McCall explained that the company's new flexi fare ticket was launched in June to pursue this aim. The tickets, available through the EasyJet website, allow passengers unlimited flexibility to change their flight date up to 2h before the scheduled departure time.

Detailing the motivation behind this approach, McCall said: "The only reason that we're doing it is that we believe there's value to unlock there." A further hint at a possible change of focus away from the low-price end of the market came in response to a question about how EasyJet sought to differentiate itself from its competitors such as Ryanair. McCall stated that the difference was in the airline's approach.

"The volcano was a good example where EasyJet didn't stand up and say we're not going to do this, we're not going to do that, we just got our passengers back, in fact we wet-leased aircraft to repatriate passengers. We hope that means they'll come back to EasyJet if they have a choice," she said.

Detailing the importance of being the "preferred choice" of passengers, McCall said she knew passengers had a choice of carriers to many destinations, but stated that value would be added if passengers favoured EasyJet's service above that of its competitors.
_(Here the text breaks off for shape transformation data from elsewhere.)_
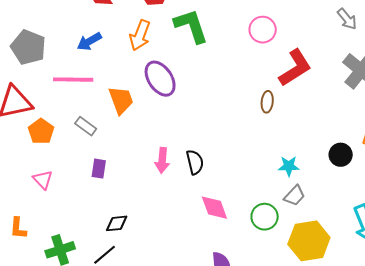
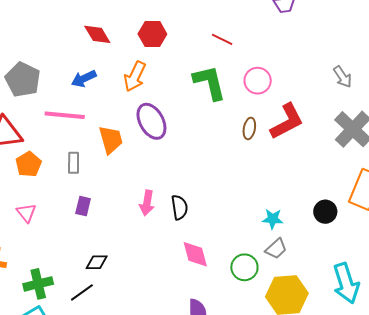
green L-shape: (191, 26) -> (210, 83), moved
brown ellipse: (267, 102) -> (249, 128), moved
gray rectangle: (86, 126) -> (74, 163), turned 50

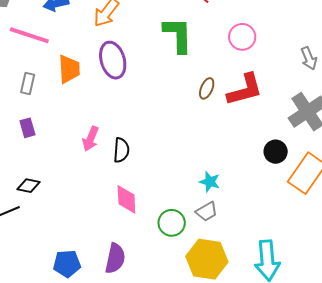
pink circle: (258, 81) -> (242, 37), moved
purple rectangle: (83, 206) -> (27, 128), turned -42
black circle: (325, 212) -> (276, 152), moved

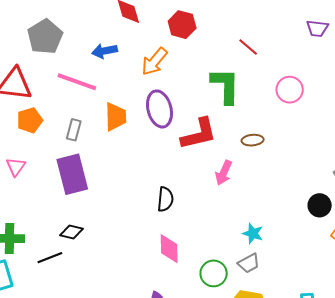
brown ellipse: (207, 88) -> (253, 140), turned 60
red L-shape: (245, 90) -> (199, 134), moved
purple rectangle: (27, 128) -> (72, 174), size x2.0
pink arrow: (91, 139) -> (224, 173), moved

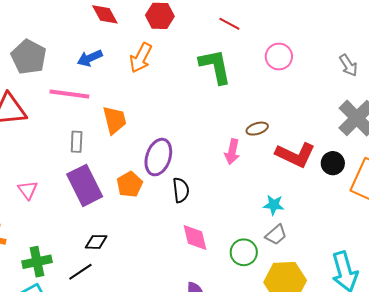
purple ellipse: (159, 109) -> (158, 157), moved, turned 45
orange pentagon: (30, 120) -> (130, 184), moved
red L-shape: (199, 134) -> (295, 155), moved, turned 51
brown ellipse: (253, 140) -> (257, 129), moved

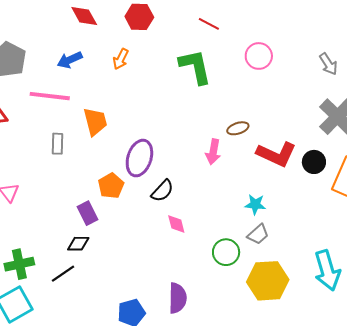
orange arrow: (141, 58) -> (121, 59), size x0.7
purple rectangle: (85, 185) -> (88, 213), moved, size x0.6
black semicircle: (181, 190) -> (162, 191), turned 50
pink diamond: (195, 237) -> (176, 224), moved, size x0.7

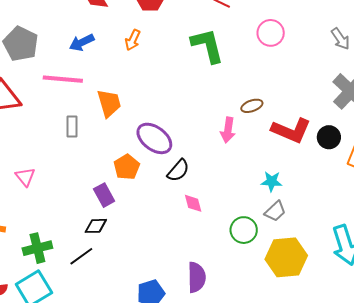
purple ellipse: (139, 158) -> (154, 138), turned -69

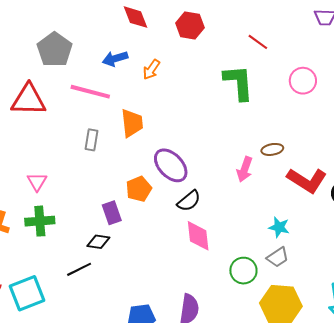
orange arrow: (133, 40) -> (151, 69), moved
pink diamond: (193, 203) -> (198, 236), size x1.5
green cross: (37, 248) -> (40, 221), moved

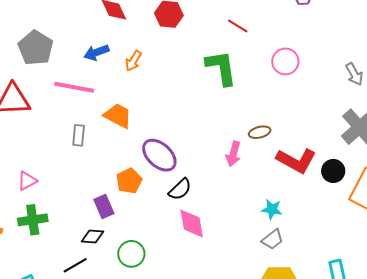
orange trapezoid: (132, 123) -> (118, 116), turned -52
pink triangle: (37, 182) -> (27, 181), turned 35
green circle: (243, 271) -> (131, 254), moved

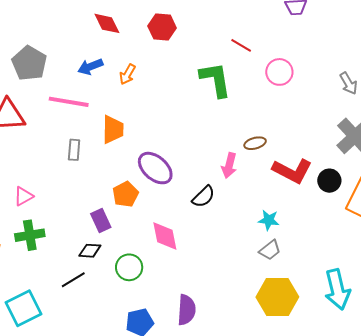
red line: (238, 26) -> (241, 45), moved
orange trapezoid: (118, 116) -> (113, 129), turned 64
black semicircle: (180, 189) -> (203, 197), moved
pink diamond: (192, 223) -> (165, 236), moved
The EasyJet chief executive was speaking at the inaugural Amy Johnson named lecture. Organised to commemorate a century of women in flight, it was held at the Royal Aeronautical Association in London's Mayfair on 6 July, the same day the English aviator achieved her pilot's licence in 1929.

McCall discounted a suggestion that EasyJet could replicate its success in the USA or Asia, commenting: "We have so much still to do in Europe it would be so distracting and diversionary." She added that EasyJet was also "completely disinterested in long-haul".

In response to a question about the Office of Fair Trading's ruling that charges for booking flights using debit cards must be dropped, McCall said: "What we really don't want is to drop the charges and compete with airlines from Europe that are OK to do it. What we are looking for is a level playing field."

On the subject of its intention to launch services from London Southend in April 2012, McCall stated that the decision to do so had been made for "very good, sound commercial reasons". Describing the investment that had been made in the airport, she said that it provided a "brilliant customer experience if you live in that catchment area", which enabled passengers to get from landside to airside in 4min.